→ Entries supplied
*** Block opens ***
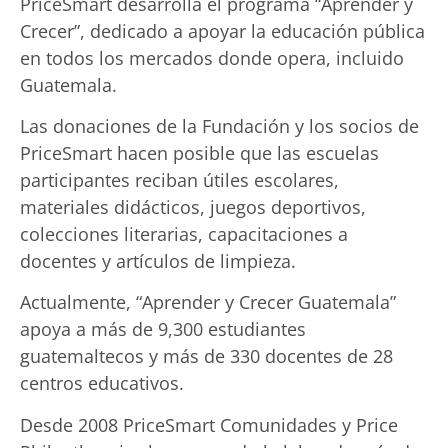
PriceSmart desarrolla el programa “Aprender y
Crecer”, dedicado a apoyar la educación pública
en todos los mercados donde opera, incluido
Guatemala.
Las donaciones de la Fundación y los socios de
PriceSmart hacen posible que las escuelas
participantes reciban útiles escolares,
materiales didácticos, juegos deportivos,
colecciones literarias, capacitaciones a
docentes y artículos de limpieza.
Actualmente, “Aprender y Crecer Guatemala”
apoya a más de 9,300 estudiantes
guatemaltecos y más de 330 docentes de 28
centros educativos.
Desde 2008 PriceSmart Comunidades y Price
*** Block closes ***
*** Block opens ***
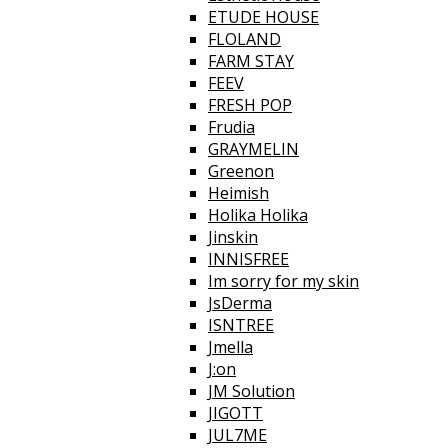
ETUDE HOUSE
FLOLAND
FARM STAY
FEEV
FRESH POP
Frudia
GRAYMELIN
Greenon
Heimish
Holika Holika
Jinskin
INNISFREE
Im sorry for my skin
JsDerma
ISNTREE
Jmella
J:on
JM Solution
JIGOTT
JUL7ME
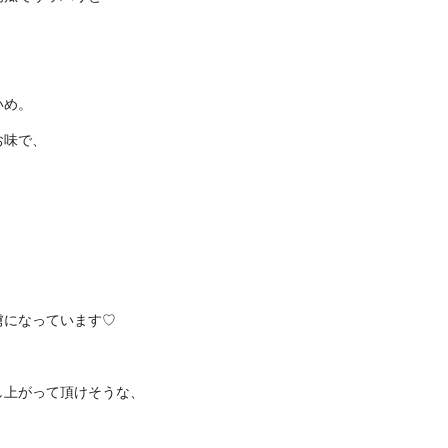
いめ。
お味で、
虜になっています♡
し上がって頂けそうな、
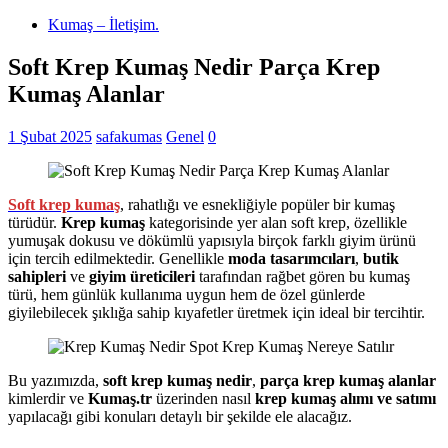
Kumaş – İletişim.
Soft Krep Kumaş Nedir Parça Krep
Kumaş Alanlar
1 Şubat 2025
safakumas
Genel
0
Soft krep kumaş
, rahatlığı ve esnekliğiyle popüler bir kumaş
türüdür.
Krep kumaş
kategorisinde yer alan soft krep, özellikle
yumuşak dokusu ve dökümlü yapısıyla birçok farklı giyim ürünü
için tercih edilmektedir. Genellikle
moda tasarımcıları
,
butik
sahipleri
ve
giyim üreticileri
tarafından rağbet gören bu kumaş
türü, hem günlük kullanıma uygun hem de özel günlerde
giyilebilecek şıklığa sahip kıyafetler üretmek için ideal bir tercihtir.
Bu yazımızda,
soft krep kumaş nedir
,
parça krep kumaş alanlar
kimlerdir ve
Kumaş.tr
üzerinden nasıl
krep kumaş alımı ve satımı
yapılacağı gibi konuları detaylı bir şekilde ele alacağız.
*** Block closes ***
→ Exercise requirements
Copy every line above that holds the word "Guatemala".

→ Result below
Guatemala.
Actualmente, “Aprender y Crecer Guatemala”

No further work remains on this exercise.